Two years later, their seemingly eternal striker dilemma seems to have come full circle. Spain have gone back to Costa, with Morata dropped. The previous incumbent, Morata, had a torrid domestic season with Chelsea – the exact position Costa found himself in, 2 years ago, after replacing him at Stamford Bridge this season. Chelsea’s club record signing at £60m,Morata couldn’t have asked for the season he had at a worse time – scoring only 11 league goals, missing a whopping 17 big chances throughout the season, and going a period of 3 months goalless at a stretch.
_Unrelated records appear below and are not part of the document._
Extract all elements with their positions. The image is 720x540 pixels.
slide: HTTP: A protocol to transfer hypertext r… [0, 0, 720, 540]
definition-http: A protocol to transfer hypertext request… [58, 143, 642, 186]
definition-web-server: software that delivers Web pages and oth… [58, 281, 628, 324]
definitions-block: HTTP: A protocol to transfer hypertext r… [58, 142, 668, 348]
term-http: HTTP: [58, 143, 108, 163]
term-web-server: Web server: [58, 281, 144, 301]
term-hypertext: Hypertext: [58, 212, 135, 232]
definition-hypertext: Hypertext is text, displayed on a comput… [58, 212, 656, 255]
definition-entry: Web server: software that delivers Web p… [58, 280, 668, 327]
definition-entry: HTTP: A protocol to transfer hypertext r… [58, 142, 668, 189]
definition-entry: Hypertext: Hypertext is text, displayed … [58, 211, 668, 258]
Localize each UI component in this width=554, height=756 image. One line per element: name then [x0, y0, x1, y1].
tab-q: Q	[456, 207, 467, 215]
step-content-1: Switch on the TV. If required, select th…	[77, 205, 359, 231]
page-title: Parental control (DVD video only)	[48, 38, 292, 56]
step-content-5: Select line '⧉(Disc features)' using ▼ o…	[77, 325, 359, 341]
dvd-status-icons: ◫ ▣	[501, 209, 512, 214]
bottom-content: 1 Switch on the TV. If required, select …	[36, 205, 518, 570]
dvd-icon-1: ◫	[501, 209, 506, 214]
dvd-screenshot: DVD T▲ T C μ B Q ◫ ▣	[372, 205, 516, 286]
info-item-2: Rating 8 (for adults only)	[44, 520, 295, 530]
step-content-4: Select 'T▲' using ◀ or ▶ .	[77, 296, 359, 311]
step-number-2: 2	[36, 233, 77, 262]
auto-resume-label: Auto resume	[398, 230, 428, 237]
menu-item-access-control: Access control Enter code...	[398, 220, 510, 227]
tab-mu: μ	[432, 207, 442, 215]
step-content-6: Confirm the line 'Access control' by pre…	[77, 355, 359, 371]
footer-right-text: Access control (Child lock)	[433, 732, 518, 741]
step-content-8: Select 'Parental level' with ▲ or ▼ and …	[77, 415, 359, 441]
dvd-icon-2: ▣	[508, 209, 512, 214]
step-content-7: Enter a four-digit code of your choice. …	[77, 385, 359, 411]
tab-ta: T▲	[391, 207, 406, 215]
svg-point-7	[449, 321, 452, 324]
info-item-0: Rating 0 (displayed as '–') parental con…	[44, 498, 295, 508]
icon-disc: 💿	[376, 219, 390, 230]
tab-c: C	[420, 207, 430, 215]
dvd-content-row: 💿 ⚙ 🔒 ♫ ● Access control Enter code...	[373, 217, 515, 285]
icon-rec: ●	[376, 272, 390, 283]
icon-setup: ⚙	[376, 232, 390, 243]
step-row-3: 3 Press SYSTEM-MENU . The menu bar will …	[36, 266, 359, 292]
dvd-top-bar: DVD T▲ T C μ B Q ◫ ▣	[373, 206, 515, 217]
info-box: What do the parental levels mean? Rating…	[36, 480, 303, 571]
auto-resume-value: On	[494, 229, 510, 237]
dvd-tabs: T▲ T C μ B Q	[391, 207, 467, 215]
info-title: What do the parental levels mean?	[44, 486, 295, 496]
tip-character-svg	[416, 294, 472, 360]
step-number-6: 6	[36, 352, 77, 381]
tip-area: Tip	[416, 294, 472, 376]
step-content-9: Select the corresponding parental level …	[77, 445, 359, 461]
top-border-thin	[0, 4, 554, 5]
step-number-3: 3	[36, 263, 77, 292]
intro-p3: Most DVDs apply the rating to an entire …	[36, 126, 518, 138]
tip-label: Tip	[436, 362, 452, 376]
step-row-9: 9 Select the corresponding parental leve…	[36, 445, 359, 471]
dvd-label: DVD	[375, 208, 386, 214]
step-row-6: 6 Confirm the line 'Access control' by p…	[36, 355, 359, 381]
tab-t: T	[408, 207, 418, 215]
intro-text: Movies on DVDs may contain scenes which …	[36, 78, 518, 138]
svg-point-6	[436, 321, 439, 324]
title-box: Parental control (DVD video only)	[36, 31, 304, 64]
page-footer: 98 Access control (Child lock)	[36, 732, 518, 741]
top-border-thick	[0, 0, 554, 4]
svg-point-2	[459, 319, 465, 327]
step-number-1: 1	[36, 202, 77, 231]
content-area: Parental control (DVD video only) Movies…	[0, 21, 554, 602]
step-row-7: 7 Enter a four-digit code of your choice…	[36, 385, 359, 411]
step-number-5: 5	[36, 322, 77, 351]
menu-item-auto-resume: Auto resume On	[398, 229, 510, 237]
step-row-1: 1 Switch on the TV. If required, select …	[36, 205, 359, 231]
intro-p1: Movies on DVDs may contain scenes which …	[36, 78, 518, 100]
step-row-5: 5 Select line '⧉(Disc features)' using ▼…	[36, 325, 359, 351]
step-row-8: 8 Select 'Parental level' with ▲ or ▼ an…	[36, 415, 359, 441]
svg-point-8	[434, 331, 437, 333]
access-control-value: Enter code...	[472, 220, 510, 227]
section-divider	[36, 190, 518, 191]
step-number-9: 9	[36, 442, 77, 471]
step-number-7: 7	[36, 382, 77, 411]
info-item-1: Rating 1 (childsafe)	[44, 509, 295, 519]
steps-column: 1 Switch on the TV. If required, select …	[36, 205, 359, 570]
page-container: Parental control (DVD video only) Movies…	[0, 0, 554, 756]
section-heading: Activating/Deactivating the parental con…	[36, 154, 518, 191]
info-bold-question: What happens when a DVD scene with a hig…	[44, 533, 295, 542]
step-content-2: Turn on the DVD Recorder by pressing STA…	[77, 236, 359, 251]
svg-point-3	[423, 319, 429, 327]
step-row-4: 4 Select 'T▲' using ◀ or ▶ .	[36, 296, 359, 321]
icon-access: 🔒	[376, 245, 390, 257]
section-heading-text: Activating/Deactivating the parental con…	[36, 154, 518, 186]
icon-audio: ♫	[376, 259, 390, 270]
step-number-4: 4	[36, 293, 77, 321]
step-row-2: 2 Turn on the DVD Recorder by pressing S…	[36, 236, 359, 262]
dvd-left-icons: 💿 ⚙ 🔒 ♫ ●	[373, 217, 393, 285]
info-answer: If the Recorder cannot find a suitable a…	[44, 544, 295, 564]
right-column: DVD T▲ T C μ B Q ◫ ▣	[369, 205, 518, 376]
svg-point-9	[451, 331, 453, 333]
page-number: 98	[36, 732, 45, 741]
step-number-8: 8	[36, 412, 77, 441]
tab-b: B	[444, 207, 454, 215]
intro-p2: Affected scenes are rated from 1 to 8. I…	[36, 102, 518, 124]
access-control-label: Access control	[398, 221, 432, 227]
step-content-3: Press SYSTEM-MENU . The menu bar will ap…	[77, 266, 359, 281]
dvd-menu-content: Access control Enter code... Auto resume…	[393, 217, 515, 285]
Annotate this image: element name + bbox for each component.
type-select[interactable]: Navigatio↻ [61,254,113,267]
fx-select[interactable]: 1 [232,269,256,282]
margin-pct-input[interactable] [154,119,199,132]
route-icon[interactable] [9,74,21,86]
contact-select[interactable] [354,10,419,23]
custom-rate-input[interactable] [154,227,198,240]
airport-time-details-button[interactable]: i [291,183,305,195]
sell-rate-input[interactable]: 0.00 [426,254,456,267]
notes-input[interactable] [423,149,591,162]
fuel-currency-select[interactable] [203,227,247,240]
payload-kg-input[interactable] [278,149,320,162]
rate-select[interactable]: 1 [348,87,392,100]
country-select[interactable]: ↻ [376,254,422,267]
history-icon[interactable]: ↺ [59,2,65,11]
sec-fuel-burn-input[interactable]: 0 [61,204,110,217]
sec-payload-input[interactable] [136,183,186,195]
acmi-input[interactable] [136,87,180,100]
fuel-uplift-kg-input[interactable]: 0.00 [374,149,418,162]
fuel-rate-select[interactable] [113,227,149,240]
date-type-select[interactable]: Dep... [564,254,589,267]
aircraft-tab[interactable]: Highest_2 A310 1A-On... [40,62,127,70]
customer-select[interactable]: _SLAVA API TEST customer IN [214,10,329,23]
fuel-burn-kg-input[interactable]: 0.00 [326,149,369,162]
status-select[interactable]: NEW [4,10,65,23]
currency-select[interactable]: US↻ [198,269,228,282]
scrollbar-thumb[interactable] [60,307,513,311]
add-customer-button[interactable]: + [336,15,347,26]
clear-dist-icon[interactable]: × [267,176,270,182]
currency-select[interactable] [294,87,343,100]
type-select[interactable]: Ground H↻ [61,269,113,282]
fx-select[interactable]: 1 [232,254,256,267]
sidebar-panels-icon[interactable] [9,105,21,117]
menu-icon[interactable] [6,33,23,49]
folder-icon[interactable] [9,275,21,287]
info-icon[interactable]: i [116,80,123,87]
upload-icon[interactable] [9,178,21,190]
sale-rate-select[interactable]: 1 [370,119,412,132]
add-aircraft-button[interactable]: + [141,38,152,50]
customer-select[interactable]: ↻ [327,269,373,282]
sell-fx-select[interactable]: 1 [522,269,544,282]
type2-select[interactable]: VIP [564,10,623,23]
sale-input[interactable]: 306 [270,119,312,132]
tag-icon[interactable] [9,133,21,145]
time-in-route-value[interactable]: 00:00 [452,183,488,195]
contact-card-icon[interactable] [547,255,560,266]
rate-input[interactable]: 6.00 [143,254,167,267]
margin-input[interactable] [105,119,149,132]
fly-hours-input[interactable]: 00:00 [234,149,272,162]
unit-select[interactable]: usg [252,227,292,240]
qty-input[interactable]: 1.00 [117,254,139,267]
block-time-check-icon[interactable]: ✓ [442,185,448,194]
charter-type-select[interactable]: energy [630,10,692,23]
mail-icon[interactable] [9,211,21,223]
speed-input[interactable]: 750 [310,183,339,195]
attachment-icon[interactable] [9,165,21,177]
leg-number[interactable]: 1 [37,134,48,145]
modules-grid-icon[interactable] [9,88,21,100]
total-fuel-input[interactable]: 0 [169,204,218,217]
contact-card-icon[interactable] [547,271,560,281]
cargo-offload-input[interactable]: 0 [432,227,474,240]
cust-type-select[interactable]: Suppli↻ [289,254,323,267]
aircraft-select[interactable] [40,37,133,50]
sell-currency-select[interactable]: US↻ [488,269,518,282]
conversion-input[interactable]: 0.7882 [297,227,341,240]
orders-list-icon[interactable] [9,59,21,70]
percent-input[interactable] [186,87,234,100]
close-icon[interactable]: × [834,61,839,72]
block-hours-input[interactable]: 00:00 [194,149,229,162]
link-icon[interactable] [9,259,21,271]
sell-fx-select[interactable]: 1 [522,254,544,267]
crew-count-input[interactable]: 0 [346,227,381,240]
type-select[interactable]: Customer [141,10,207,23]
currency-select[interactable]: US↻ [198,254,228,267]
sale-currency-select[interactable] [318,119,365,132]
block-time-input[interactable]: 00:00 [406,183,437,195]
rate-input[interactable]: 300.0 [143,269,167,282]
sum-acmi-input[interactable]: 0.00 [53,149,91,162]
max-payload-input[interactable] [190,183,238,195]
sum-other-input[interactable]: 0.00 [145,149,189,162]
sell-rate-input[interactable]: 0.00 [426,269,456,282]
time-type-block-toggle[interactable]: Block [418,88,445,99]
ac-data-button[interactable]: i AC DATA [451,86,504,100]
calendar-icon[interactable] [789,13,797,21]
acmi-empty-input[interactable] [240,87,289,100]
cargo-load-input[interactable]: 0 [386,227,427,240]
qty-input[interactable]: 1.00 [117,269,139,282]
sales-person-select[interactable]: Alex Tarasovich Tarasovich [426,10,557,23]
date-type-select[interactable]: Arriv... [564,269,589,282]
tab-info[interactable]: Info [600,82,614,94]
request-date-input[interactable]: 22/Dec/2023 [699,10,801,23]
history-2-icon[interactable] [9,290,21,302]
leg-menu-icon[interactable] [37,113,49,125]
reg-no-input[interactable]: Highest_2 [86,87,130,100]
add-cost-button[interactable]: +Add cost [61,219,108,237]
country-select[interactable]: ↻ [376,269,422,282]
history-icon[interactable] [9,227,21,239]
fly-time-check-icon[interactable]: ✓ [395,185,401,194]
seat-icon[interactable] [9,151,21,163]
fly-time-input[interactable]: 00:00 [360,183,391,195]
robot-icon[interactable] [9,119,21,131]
Costa, himself, hasn’t had much of a fruitful season either. Frozen out by Chelsea despite a successful 16-17 season where he powered the London club to a league title, he was sold back to Atletico Madrid. Atletico, facing a transfer ban, could not register him until January – so Costa went 6 months without top level football. Naturally rusty on return, he could only muster 3 league goals in 15 appearances. Spain’s joint-top scorer in the qualifying (with Morata), Julian Lopetegui put his faith in him again, but it remains to be seen if he can deliver on the biggest stage of all with very little football and poor form behind him.

The other forwards called up, Iago Aspas, Rodrigo and Lucas Vazquez have all had respectable seasons domestically, but they are not forwards of the pedigree that will make defenders shudder in their boots – no one is quite yet established in the top tier, like Villa and Torres were back in 2010. Sergio Busquets, Andres Iniesta, Isco, Marco Asensio, David Silva, Thiago Alcantara, Koke, Saul Niguez – it reads like a who’s who of the top midfielders of today, but for Spain to have a productive World Cup, this service needs to be converted by the men upfront. It remains to be seen how Lopetegui utilizes this crop of midfielders, with the famine of a harvest up top.